Your answer should be the lines below from the one holding "Контактор КТП6052-У3 630" through the one holding "установка на рейку", copied exactly and with nothing else.

◆ MATERIAL PROVIDED ◆

━━━━

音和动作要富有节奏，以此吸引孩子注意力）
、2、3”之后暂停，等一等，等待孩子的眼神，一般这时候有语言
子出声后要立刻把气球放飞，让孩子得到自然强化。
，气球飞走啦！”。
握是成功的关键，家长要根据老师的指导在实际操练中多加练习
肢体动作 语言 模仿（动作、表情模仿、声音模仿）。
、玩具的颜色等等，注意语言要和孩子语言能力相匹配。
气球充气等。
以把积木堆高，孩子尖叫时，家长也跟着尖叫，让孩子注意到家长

━━━━

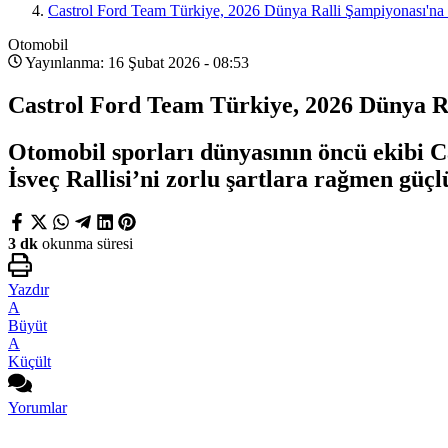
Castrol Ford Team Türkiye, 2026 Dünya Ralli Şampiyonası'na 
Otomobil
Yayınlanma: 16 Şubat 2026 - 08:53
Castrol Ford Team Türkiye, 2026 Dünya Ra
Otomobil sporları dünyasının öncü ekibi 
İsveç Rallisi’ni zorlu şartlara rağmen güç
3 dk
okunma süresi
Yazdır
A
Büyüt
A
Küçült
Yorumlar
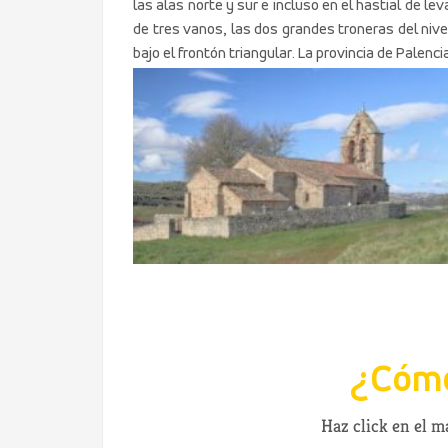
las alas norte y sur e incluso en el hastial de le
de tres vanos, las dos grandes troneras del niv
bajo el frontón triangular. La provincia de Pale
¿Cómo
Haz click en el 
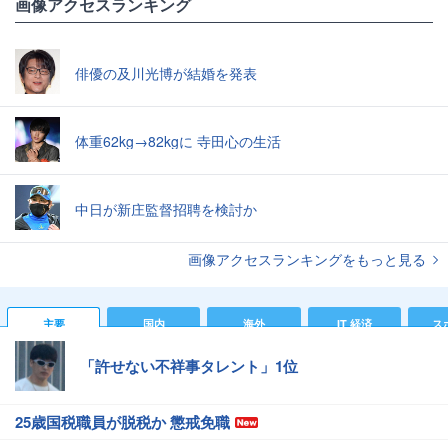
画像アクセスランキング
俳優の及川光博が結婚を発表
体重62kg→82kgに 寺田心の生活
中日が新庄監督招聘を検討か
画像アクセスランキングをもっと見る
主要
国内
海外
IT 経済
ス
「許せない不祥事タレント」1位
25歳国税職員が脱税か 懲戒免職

━━━━

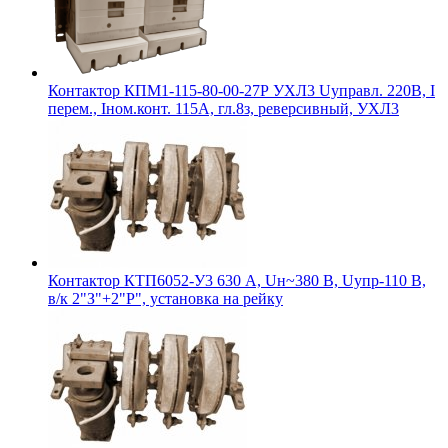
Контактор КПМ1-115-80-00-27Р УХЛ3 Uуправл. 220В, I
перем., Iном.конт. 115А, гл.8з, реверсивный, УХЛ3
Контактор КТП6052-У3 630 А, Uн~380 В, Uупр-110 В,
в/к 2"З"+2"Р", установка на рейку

━━━━

◆ YOUR SOLUTION ◆
Контактор КТП6052-У3 630 А, Uн~380 В, Uупр-110 В,
в/к 2"З"+2"Р", установка на рейку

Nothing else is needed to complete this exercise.